De même, il a abordé la question relative à “l’entretien de la planète”, qui est devenue une préoccupation assez récente du 21-ème siècle, notant que les catastrophes naturelles, en l’occurrence les inondations et la sécheresse, résultent de l’extension des centres industriels, des concentrations humaines et de la croissance des activités portant atteinte à la nature, telles que la déforestation et l’utilisation des pesticides.
Il a, en outre, mis l’accent sur la révolution numérique qui a changé le mode de vie des citoyens et toutes les activités humaines, relevant que cette technologie est appliquée au niveau des habitations, du transport, des administrations, des assurances et des banques.
Dans ce sillage, il a fait savoir que l’intelligence artificielle a pu connecter, non seulement les données à l’homme, mais les données entre elles, permettant de faire des échanges virtuels, des réservations d’hôtel et des recrutements au niveau des entreprises.
L’intelligence artificielle est susceptible de dépasser la volonté de l’homme, a noté le conférencier, faisant remarquer que “la singularité technologique” est l’hypothèse selon laquelle l’invention de l’intelligence artificielle déclencherait un emballement de la croissance technologique qui induirait des changements imprévisibles sur la société humaine.
Pour sa part, le secrétaire perpétuel de l’Académie du Royaume du Maroc, Abdeljalil Lahjomri, a indiqué, dans une allocution lue en son nom, que la conférence d’aujourd’hui aborde la question qui interpelle les historiens et les chercheurs et les invitent à une réflexion profonde sur le 21-ème siècle, un siècle de transformation profonde, de la révolution numérique et technologique, d’un changement de l’ordre mondial avec une montée en puissance du néo-libéralisme, ainsi que sur son arrière-plan historique, le 20-ème siècle.
M. Lahjomri a, également, souligné que l’académicien français, De Broglie, a mis l’accent sur le passage du XXe au XXIe siècle, au niveau de l’Europe et a consacré un important ouvrage, publié en 2017 et intitulé “L’impardonnable XXe siècle”, soulignant que c’est une thématique cruciale pour penser ce passage pour l’Europe et la France, mais aussi d’autres régions du monde.
Le passage du XXe au XXIe siècle a été pour le Maroc une rupture singulière, avec un passage d’un pays profondément traditionnel et un autre en modernisation et en développement, tout en préservant l’essence de sa singularité, a-t-il expliqué, ajoutant que ce passage s’est fait avec un détour douloureux pour la mémoire, à savoir celui du protectorat.

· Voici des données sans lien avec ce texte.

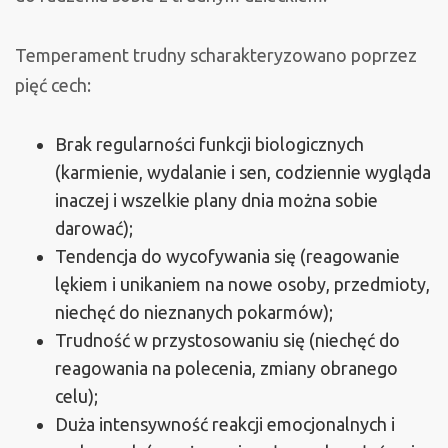
Temperament trudny scharakteryzowano poprzez
pięć cech:
Brak regularności funkcji biologicznych
(karmienie, wydalanie i sen, codziennie wygląda
inaczej i wszelkie plany dnia można sobie
darować);
Tendencja do wycofywania się (reagowanie
lękiem i unikaniem na nowe osoby, przedmioty,
niechęć do nieznanych pokarmów);
Trudność w przystosowaniu się (niechęć do
reagowania na polecenia, zmiany obranego
celu);
Duża intensywność reakcji emocjonalnych i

Ce cycle de conférences initié avec le collège de France constitue un rendez-vous où s’opèrent le partage des idées et des réflexions, dans le cadre d’un débat réfléchi et un lieu de réflexion pour dynamiser le rôle de la pensée dans les sociétés, pour une meilleur compréhension du monde, qui est devenu de plus en plus complexe, a-t-il souligné.
Gabriel de Broglie est un historien et essayiste, lauréats de plusieurs prix. Il est l’auteur de nombreux ouvrages de référence, parmi lesquels “Histoire politique de la revue des deux mondes” (1979), “L’Orléanisme : La ressource libérale de la France” (1981), “Madame de Genlis” (1985), “Le français pour qu’il vive” (1987) et “Guizot”(1990).
Cette conférence a été marquée par la présence de plusieurs personnalités, dont des membres de l’Académie du Royaume du Maroc, ainsi qu’une pléiade d’universitaires marocains et étrangers, historiens et étudiants doctorants.